Il numero 45 ha fatto infuriare il tecnico rossonero. Rottura totale?

Milan, la furia di Mihajlovic: Balotelli scaricato?
Foto Ansa.it

Il Milan ha battuto ieri il Genoa 2-1, portando a casa tre punti d’oro per la classifica, ma non sono mancati brividi e nervosismo nel finale. Protagonista? Mario Balotelli. Il numero 45 rossonero è di nuovo al centro delle polemiche. Andiamo a scoprire il perchè. 

SuperMario è entrato in campo all'88esimo con un atteggiamento troppo svogliato e reo, per l’allenatore, di non aver preso posizione in occasione dell’angolo dato al Genoa, azione durante la quale il Milan ha rischiato il 2-2.  Tutto questo ha fatto infuriare Sinisa Mihajlovic che subito dopo il fischio finale si è diretto urlando in direzione di Balotelli. Ad evitare il peggio ci ha pensato il preparatore atletico milanista Bovenzi, che prontamente ha bloccato il serbo furioso. Dal canto suo il giocatore si toccava dolorante la gamba sinistra.

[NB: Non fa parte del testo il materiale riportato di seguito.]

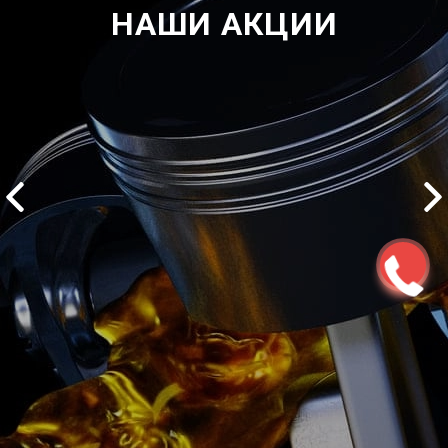
НАШИ АКЦИИ
2500 руб
ться
Записаться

Sinisa Mihajlovic, nel post-partita, non ha risparmiato critiche a Mario Balotelli, nonostante non abbia voluto fare esplicitamente il suo nome: "Dovevamo vincere e lo abbiamo fatto. Abbiamo giocato anche bene. Non dovevamo soffrire così alla fine, abbiamo rischiato il pareggio ma questo è anche colpa mia. Da ora in poi chi non si sacrifica fino al 94esimo non vedrà più il campo: i ragazzi sanno a chi mi riferisco, non è detto che ce l’avessi solo con Balotelli. Non c’è bisogno che io faccia i nomi". 

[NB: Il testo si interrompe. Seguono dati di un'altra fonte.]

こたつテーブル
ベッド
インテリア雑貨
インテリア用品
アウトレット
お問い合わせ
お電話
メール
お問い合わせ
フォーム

La strigliata è stata rimandata a dopo, negli spogliatoi. Mario Balotelli, con il rientro di Menez e Luiz Adriano, rischia, se continua ad avere questo atteggiamento, di non vedere più il campo prima di ritornare in Inghilterra (al termine della stagione Super Mario tornerà al Liverpool, squadra che lo aveva prestato ai rossoneri la scorsa estate dopo averlo prelevato nell’estate del 2014 ndr). Sinisa Mihajlovic è stato chiaro: chi non suda la maglia si faccia da parte. Ora sta a Mario Balotelli se vuole mettersi in mostra e giocare dovrà cambiare comportamento, o il posto panchina, o addirittura in tribuna, non glielo toglie nessuno.